Representations of relatively free profinite semigroups, irreducibility, and order primitivity

TL;DR

This paper investigates the structure of relatively free profinite semigroups within certain pseudovarieties, demonstrating their faithful action on minimal ideals and establishing join irreducibility results, including for Krohn-Rhodes complexity pseudovarieties.

Contribution

It extends join irreducibility results to broader classes of pseudovarieties and proves the stronger join irreducibility for Krohn-Rhodes complexity pseudovarieties.

Findings

Relatively free profinite semigroups act faithfully on their minimal ideals.

Several pseudovarieties are shown to be join irreducible in the lattice of ordered semigroups.
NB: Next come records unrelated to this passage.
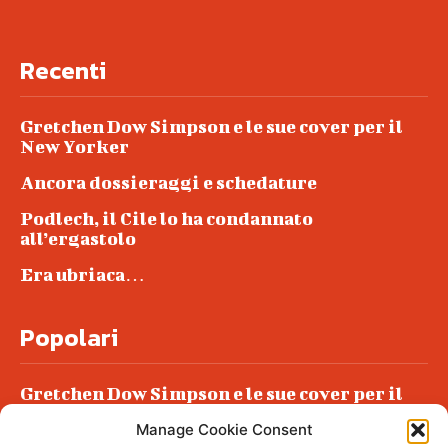
Recenti
Gretchen Dow Simpson e le sue cover per il
New Yorker
Ancora dossieraggi e schedature
Podlech, il Cile lo ha condannato
all’ergastolo
Era ubriaca…
Popolari
Gretchen Dow Simpson e le sue cover per il
New Yorker
Manage Cookie Consent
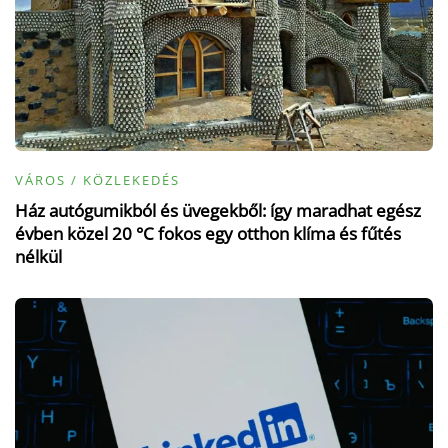
VÁROS / KÖZLEKEDÉS
Ház autógumikból és üvegekből: így maradhat egész
évben közel 20 °C fokos egy otthon klíma és fűtés
nélkül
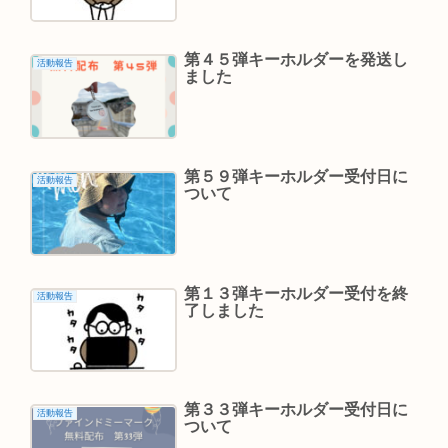
第４５弾キーホルダーを発送し
活動報告
ました
第５９弾キーホルダー受付日に
活動報告
ついて
第１３弾キーホルダー受付を終
活動報告
了しました
第３３弾キーホルダー受付日に
活動報告
ついて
Proves stronger join irreducibility for Krohn-Rhodes complexity pseudovarieties.

Abstract

We establish that, under certain closure assumptions on a pseudovariety of semigroups, the corresponding relatively free profinite semigroups freely generated by a non-singleton finite set act faithfully on their minimum ideals. As applications, we enlarge the scope of several previous join irreducibility results for pseudovarieties of semigroups, which turn out to be even join irreducible in the lattice of pseudovarieties of ordered semigroups, so that, in particular, they are not generated by proper subpseudovarieties of ordered semigroups. We also prove the stronger form of join irreducibility for the Krohn-Rhodes complexity pseudovarieties, thereby solving a problem proposed by Rhodes and Steinberg.